Phnom Santuk (ភ្នំសន្ទុក) is a hill and cultural site in the Cambodian province of Kampong Thom. Located in Ko Koh village, Ko Koh commune, Santuk District, it is the most sacred mountain of the province. The summit is accessed by a stone pathway with many statues flanking the way. At the top is a white-walled temple and many shrines and deities, including several reclining Buddhas made out of rock, measuring more than 33 ft in length. Monks inhabit the site.

==Etiology==
Phnom Santuk appears in the epic legend of Baksei Chamkrong. When the general Ta Moeng welcomes Baksei Chamkrong and Tak He who are fleeing from Angkor, he provides them with shelter and feeds them out of pity. He goes out to collect rice, water, fish, meat and leave it to Tak He as food for the trip. In the legend, the narrator etiologically explains that the place was a place of refuge at a mountain of despair and is therefore known as Phnom Asontuk (Khmer: ភ្នំ​អាសន្ន​ទុក្ខ) or in the abridged version, Phnom Santuk.

==Geography==
Phnom Santuk is a hill of 679 ft elevation, which rises above the Tonlé Sap River valley. The summit can be reached either by climbing 809 steps, or via a paved road, 2.5 km in length. Vistas of Tonlé Sap valley can be observed from the peak, with sunset views over the rice fields considered to be a major tourist attraction. Phnom Srah Kmao, located next to Phnom Tantuk, contains a brick temple and bat cave.

==History==
According to the Cambodian Royal Chronicles, around 1496 AD, King Thommo Reachea I arranged the transfer of Buddha relics from Preah Thong’s stupa at Angkor to a new home in the village of Khvav Brah Dhatu near Phnom Santuk, Kompong Thom.

Preah Thamma Vipassana Kong served as chief monk in the late 18th century.

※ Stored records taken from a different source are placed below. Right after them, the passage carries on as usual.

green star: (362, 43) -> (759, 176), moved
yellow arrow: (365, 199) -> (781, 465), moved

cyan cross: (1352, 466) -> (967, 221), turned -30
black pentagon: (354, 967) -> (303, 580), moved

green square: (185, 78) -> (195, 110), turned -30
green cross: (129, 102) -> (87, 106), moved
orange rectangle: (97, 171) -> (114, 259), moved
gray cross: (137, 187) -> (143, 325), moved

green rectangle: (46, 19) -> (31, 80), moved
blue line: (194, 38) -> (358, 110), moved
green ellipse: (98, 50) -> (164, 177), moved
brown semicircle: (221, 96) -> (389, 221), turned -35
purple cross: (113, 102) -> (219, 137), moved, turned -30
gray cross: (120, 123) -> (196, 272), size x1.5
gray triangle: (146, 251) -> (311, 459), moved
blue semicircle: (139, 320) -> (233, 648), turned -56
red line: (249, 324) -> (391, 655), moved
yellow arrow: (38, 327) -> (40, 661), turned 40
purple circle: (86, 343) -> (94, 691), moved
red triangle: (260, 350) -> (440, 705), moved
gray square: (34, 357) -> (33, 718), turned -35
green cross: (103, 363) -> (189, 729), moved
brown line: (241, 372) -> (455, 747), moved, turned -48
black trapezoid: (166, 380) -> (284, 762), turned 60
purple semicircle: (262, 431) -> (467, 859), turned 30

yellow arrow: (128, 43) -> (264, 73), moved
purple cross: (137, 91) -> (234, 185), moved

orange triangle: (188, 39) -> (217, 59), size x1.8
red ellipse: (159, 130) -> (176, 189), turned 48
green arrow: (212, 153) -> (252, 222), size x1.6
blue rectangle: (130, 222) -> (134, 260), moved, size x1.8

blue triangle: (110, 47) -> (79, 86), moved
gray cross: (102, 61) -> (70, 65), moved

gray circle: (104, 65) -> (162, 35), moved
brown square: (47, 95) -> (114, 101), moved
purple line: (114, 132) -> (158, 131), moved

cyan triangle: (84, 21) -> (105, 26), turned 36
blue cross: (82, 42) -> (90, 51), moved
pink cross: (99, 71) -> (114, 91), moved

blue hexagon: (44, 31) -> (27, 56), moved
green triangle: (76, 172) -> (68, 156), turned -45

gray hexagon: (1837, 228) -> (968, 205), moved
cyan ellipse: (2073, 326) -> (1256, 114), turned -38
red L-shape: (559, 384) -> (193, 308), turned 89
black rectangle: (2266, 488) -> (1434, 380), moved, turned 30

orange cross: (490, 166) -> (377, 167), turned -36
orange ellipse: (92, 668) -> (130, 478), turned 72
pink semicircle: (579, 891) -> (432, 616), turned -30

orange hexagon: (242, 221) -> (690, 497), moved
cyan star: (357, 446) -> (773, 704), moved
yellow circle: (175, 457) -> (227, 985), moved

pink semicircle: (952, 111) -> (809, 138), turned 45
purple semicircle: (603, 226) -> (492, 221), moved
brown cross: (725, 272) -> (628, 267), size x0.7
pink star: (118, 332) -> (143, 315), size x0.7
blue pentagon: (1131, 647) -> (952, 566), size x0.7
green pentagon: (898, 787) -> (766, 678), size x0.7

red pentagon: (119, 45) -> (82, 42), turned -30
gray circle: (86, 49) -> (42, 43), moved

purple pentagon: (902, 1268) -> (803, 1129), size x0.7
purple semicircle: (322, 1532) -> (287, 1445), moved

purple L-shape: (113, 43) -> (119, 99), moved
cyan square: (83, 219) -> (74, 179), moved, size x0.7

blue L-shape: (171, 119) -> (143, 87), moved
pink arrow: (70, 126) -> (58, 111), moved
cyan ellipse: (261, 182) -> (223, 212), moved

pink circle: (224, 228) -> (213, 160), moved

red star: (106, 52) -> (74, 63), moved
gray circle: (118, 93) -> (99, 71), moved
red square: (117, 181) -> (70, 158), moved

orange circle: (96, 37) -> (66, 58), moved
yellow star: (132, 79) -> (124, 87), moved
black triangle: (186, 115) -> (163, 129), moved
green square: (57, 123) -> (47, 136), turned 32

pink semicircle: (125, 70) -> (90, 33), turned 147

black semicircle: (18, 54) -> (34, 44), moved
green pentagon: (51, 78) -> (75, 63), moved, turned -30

During the Cambodian Civil War, Phnom Santuk marked the furthest advance into the north-east by the US-backed Khmer Republic's forces, in September 1971 during the Operation Chenla II offensive.

==Features==
There are many Buddha images and pagodas enshrined along the way to the peak. New wats in prasat style are under construction near the hilltop. Nagas (serpent figures) and dragons are carved in profusion on these wats. Below the southern peak, at the base of the trees, there are many reclining Buddhas, some carved in rock in the earlier times and a few others are made of concrete in recent times. The multi-storied Chinese pagoda has a number of figurines made in porcelain. A panirvana sculpture, carved in rock of Buddha of the Theravada Buddhism period, dates to the sixteenth century. It is similar to the one found carved on a boulder in Prea Ang Thong, and is also seen in the holy hill of Phnom Santuk. Nature-based tourism is available at the Phnom Santuk Resort.

==Culture==
The protector deity of the mountain is known as Neak ta Kraham Ka, who lived during the feudal period of Kompong Thong, under the feudal ruler Decho Borara’a Thipadei Meas. Phnom Santuk is a pilgrimage site. Worship is offered in the wats on the hill and there are seven monks who perform this service.